SUPPLEMENT DATED SEPTEMBER 28, 2016
TO THE
SUMMARY PROSPECTUS, PROSPECTUS AND STATEMENT OF ADDITIONAL INFORMATION

EACH DATED FEBRUARY 29, 2016

AS SUPPLEMENTED THROUGH JULY 6, 2016

RX MAR TACTICAL MODERATE GROWTH FUND

(TICKER SYMBOLS:  MGZIX, MGZAX, MGZCX)

 

RX MAR TACTICAL GROWTH FUND

(TICKER SYMBOLS:  MGMIX, MGMAX, MGMCX)

 

 

 

THIS SUPPLEMENT PROVIDES NEW AND ADDITIONAL INFORMATION BEYOND THAT CONTAINED IN THE SUMMARY PROSPECTUS, PROSPECTUS AND STATEMENT OF ADDITIONAL INFORMATION LISTED ABOVE.

On September 21, 2016, at the recommendation of RiskX Investments, LLC, the investment adviser to the Trust, the Trust’s Board of Trustees (the “Board”) approved the closing and subsequent liquidation of the Rx MAR Tactical Moderate Growth Fund and the Rx MAR Tactical Growth Fund (the “Funds”). Accordingly, the Funds are expected to cease operations, liquidate their assets, and distribute the liquidation proceeds to shareholders of record on or about October 28, 2016 (the “Liquidation Date”).  

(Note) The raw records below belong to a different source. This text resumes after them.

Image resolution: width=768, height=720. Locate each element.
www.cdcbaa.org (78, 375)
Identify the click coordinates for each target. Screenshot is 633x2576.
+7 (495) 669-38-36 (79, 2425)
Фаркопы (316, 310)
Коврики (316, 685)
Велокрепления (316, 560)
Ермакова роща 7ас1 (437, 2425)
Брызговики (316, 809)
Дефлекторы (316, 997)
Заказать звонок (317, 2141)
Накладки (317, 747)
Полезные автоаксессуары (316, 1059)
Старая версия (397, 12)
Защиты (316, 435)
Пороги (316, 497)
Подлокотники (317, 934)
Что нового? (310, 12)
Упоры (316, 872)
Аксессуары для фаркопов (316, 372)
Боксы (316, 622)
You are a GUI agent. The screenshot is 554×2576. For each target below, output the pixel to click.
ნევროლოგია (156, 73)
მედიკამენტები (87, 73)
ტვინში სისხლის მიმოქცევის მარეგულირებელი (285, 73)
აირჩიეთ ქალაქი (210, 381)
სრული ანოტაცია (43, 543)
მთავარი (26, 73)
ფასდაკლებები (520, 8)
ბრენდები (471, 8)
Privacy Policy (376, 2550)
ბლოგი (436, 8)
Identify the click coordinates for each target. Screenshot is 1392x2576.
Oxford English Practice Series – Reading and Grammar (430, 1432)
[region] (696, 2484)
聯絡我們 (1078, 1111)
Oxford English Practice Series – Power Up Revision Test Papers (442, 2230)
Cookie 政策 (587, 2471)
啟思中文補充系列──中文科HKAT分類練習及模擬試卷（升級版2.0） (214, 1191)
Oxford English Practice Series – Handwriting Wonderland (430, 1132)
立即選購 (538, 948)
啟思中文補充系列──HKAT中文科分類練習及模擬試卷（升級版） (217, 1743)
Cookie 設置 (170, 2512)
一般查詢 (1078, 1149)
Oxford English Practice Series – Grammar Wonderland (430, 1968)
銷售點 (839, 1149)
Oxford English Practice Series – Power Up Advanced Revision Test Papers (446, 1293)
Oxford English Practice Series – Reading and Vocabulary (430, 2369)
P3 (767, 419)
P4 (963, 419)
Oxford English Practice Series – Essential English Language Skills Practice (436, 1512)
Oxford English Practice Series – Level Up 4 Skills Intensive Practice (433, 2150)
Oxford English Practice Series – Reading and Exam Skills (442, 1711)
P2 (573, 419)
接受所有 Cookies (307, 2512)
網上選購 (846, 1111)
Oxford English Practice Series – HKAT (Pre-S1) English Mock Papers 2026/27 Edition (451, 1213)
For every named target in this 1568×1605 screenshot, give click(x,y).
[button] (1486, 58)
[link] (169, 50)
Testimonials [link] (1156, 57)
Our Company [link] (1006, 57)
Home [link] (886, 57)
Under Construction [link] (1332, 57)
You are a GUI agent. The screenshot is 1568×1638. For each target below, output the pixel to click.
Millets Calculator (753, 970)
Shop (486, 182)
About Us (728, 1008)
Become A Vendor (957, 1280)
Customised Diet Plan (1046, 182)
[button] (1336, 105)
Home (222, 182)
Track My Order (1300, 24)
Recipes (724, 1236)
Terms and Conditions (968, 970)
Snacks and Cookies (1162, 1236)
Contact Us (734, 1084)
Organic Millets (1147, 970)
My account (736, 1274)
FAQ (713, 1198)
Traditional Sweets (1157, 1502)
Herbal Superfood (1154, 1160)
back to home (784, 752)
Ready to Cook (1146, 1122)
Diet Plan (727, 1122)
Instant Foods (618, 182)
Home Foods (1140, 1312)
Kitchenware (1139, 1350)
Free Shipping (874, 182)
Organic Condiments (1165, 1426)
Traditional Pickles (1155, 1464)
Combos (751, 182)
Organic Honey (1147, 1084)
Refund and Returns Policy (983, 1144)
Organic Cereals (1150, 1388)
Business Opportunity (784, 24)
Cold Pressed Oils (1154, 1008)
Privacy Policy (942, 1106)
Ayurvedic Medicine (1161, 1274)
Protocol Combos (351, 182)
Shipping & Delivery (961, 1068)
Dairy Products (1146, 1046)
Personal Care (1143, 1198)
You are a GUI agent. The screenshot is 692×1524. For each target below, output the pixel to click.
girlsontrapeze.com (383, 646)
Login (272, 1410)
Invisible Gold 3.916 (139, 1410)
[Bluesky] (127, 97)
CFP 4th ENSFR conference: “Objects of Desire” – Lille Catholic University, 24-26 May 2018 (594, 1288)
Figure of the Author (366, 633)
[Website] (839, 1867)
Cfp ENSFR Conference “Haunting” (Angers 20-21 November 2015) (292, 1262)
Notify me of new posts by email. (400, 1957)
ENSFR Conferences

Class A shares, Class C shares, and Institutional Class shares of the Fund will be closed effective October 14, 2016 to purchases by both new and existing shareholders.

The planned liquidation of the Funds may cause the Funds to increase their cash holdings and deviate from their investment objectives and strategies as stated in the Fund’s Prospectus.

 

Prior to the Liquidation Date, Fund shareholders may redeem (sell) or exchange their shares in the manner described in the Prospectus under “Redeeming From Your Account” and “Exchanging Shares,” respectively. The CDSC fees on redemptions will be waived on Class C shares starting October 14, 2016. Shareholders remaining in the Fund just prior to, or on, the Liquidation Date may bear increased transaction fees incurred in connection with the disposition of the Fund’s portfolio holdings.

 

If no action is taken by a Fund shareholder prior to the Liquidation Date, the Fund will distribute to such shareholder, on or promptly after the Liquidation Date, a liquidating cash distribution equal in value to the shareholder’s interest in the net assets of the Fund as of the Liquidation Date. The liquidating cash distribution to shareholders will be treated as payment in exchange for their shares. The liquidation of your shares may be treated as a taxable event. Shareholders should contact their tax adviser to discuss the income tax consequences of the liquidation.